*Input data*
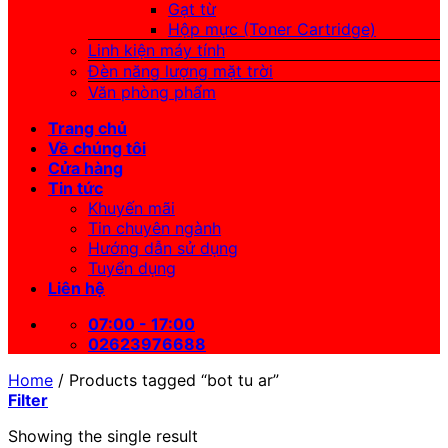
Gạt từ
Hộp mực (Toner Cartridge)
Linh kiện máy tính
Đèn năng lượng mặt trời
Văn phòng phẩm
Trang chủ
Về chúng tôi
Cửa hàng
Tin tức
Khuyến mãi
Tin chuyên ngành
Hướng dẫn sử dụng
Tuyển dụng
Liên hệ
07:00 - 17:00
02623976688
Home
/
Products tagged “bot tu ar”
Filter
Showing the single result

*Task goal*
The listing above must be repeated exactly, apart from the pictures.

*Solved exercise*
Gạt từ
Hộp mực (Toner Cartridge)
Linh kiện máy tính
Đèn năng lượng mặt trời
Văn phòng phẩm
Trang chủ
Về chúng tôi
Cửa hàng
Tin tức
Khuyến mãi
Tin chuyên ngành
Hướng dẫn sử dụng
Tuyển dụng
Liên hệ
07:00 - 17:00
02623976688
Home
/
Products tagged “bot tu ar”
Filter
Showing the single result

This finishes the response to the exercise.